Me sorprendió que mi madre no cuestionara el hecho de que yo supiera lo que ella había encomendado a Mooshum que no nos contara. Sólo tomó aire.
—Bueno —dijo—, y los Buckendorf. Eso fue hace mucho tiempo. Y mira cómo Mary Anita ha vuelto para ayudar a los niños pequeños de la parroquia —su voz adoptó ese tono piadoso y demasiado prudente que siempre me hacía alejarme de ella. Me aparté.
—Ah, ella —fingí, y permanecimos calladas un rato. Justo antes de que el agua se pusiera a hervir, mamá reaccionó.
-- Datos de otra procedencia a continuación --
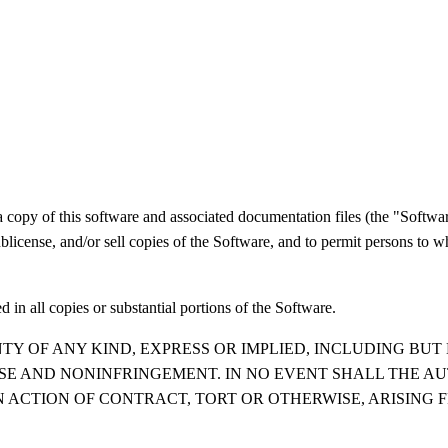
a copy of this software and associated documentation files (the "Software
 sublicense, and/or sell copies of the Software, and to permit persons to 
 in all copies or substantial portions of the Software.
TY OF ANY KIND, EXPRESS OR IMPLIED, INCLUDING BUT
OSE AND NONINFRINGEMENT. IN NO EVENT SHALL THE A
N ACTION OF CONTRACT, TORT OR OTHERWISE, ARISING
—Evelina, tú sabes que tu abuela Junesse no era del todo chippewa.
—Sí —respondí.
—Su padre la abandonó y, claro, la crió una tía. El nombre de su padre era Eugene Wildstrand.
Me quedé mirando por la ventana, como si no hubiese oído lo que acababa de decir. Pero pensé para mis adentros que ahora entendía por qué no habían colgado a Mooshum hasta la muerte, tal y como lo había expresado su hermano. A mis espaldas, oí cómo mi madre retiraba el hervidor del fuego. El asa tintineó un poco mientras lo dejaba en la mesa. Con los dedos, cogió las hojas de té de una lata y, a continuación, las dejó caer en la tetera y cerró la tapa del bote. Oí caer el agua caliente mientras la vertía en la tetera marrón. Después volvió junto a mí. Esta vez, cuando puso la mano sobre mi hombro, no la aparté. Esperamos juntas a que se hiciera el té tal y como les gustaba a los dos hermanos, fuerte y amargo. Neve Harp podría añadirle medio kilo de azúcar y aun así nunca sería lo bastante dulce.
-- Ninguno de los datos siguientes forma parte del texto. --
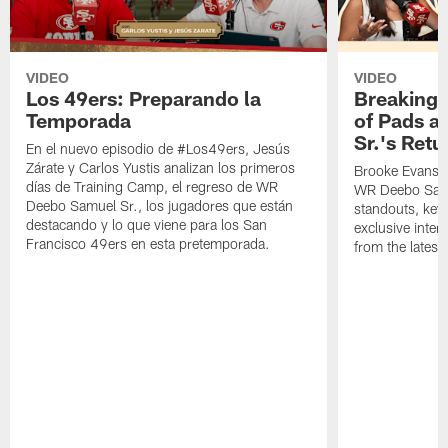
VIDEO
VIDEO
Los 49ers: Preparando la
Breaking 
Temporada
of Pads a
Sr.'s Retu
En el nuevo episodio de #Los49ers, Jesús
Zárate y Carlos Yustis analizan los primeros
Brooke Evans a
días de Training Camp, el regreso de WR
WR Deebo Samue
Deebo Samuel Sr., los jugadores que están
standouts, key 
destacando y lo que viene para los San
exclusive inte
Francisco 49ers en esta pretemporada.
from the lates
—En fin —dijo mamá—, puedo contártelo todo. ¿Qué más da? Te vas a enterar de todos modos. Tu tía Geraldine y el juez Coutts están… —pero era incapaz de decirlo. Sólo exhaló un fuerte y sonoro suspiro y se llevó las manos al pecho.
—¿Embarazados? —pregunté.
Mamá me miró con sorpresa. Después, comprendió que yo no sabía realmente lo que decía.
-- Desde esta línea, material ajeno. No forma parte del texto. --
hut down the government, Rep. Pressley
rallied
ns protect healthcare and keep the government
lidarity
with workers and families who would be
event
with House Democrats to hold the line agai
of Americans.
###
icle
—Tu tía no puede tener hijos —dijo con pesadumbre.
—Ah —dije—. ¿Entonces qué? ¿Qué es lo que están?
Pero mi madre se arrepintió de haber hablado y me envió fuera con las tazas de té.
Líneas
La historia que Mooshum nos había contado tuvo sus consecuencias: la primera fue que ya no volví a mirar a la gente de la misma manera nunca más. Empecé a obsesionarme con el linaje. Cuando alcancé las últimas páginas de mi pequeño diario de piel de leopardo (cuya llave se había vuelto inservible desde que mi hermano había roto la cerradura), escribí cuanto podía recordar de la historia de Mooshum y, a continuación, el nombre de los parientes de todas las personas que conocía: padres, abuelos y antepasados. Seguí el rastro de la historia sangrienta de los asesinos a través de mis compañeros de clase y amigos, hasta que pude esbozar elaboradas telarañas con líneas y círculos que se iban entrecruzando. Lo dibujé todo a lápiz. Había algunas personas, entre las que se encontraba Corwin Peace, cuyo mapa resultaba tan complicado que, de tanto borrar partes, desgasté el papel. Aun así, no podía eliminar las preguntas subyacentes y Mooshum no ayudaba nada. Soportaba mis interrogatorios en silencio y con un gesto de enojo. Yo insistía y le preguntaba una y otra vez por pequeños detalles, pero respondía con evasivas, para salir del paso. No volvió a hablar con la fluidez de ese primer relato. Su frasco de medicina, que nuestra madre le había confiscado, había contenido whisky. Nadie sabía de dónde lo había sacado. Ella nunca consiguió que dejara la bebida. Yo seguía queriendo mucho a Mooshum, por supuesto, pero tras aquel relato algo cambió en mi forma de verle, como si hubiera pisado un riachuelo de agua pura y una ola de cieno hubiera brotado bajo mis pies.